Source code for anomsmith.workflows.model_monitoring

"""Model monitoring and performance tracking utilities.

Designed for integration with monitoring systems like AWS CloudWatch,
Azure Monitor, or GCP Cloud Monitoring.
"""

import logging
from datetime import UTC, datetime
from typing import TYPE_CHECKING, Any

import numpy as np
import pandas as pd

from anomsmith.constants import (
    DEFAULT_DRIFT_DETECTION_STDDEV_THRESHOLD,
    DEFAULT_MODEL_METRIC_DEGRADATION_THRESHOLD,
)
from anomsmith.workflows.eval.metrics import (
    average_run_length,
    compute_f1,
    compute_precision,
    compute_recall,
)

if TYPE_CHECKING:
    try:
        from timesmith.typing import SeriesLike
    except ImportError:
        SeriesLike = None

logger = logging.getLogger(__name__)



[docs]
def compute_performance_metrics(
    true_labels: np.ndarray | pd.Series,
    predicted_labels: np.ndarray | pd.Series,
    scores: np.ndarray | pd.Series | None = None,
) -> dict[str, float]:
    """Compute comprehensive performance metrics for model monitoring.

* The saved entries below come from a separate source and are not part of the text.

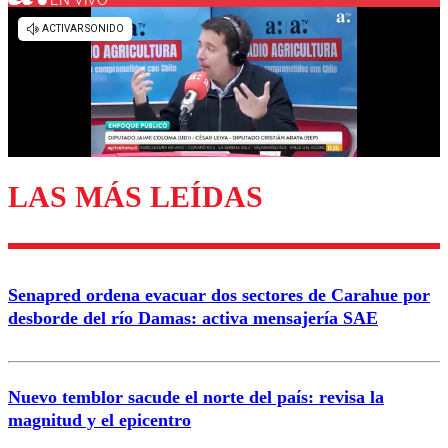
EN VIVO
Los comentarios son moderados para garantizar un
diálogo respetuoso.
Nombre
Correo
LAS MÁS LEÍDAS
Enviar comentario
Senapred ordena evacuar dos sectores de Carahue por
desborde del río Damas: activa mensajería SAE
Nuevo temblor sacude el norte del país: revisa la
magnitud y el epicentro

    Returns metrics suitable for CloudWatch, Prometheus, or similar
    monitoring systems.

    Args:
        true_labels: Ground truth binary labels (0 = normal, 1 = anomaly)
        predicted_labels: Predicted binary labels
        scores: Optional anomaly scores (for threshold-independent metrics)

    Returns:
        Dictionary with metrics:
        - precision: Precision score
        - recall: Recall score
        - f1: F1 score
        - true_positives: Number of true positives
        - false_positives: Number of false positives
        - false_negatives: Number of false negatives
        - true_negatives: Number of true negatives
        - anomaly_rate: Proportion of predicted anomalies
        - avg_run_length: Average length of anomaly runs (if scores provided)

    Examples:
        >>> metrics = compute_performance_metrics(true_labels, pred_labels, scores)
        >>> # Send to CloudWatch
        >>> cloudwatch.put_metric_data(
        ...     Namespace="AnomalyDetection",
        ...     MetricData=[{"MetricName": "F1", "Value": metrics["f1"]}]
        ... )
    """
    # Convert to numpy arrays
    if isinstance(true_labels, pd.Series):
        y_true = true_labels.values
    else:
        y_true = np.asarray(true_labels)

    if isinstance(predicted_labels, pd.Series):
        y_pred = predicted_labels.values
    else:
        y_pred = np.asarray(predicted_labels)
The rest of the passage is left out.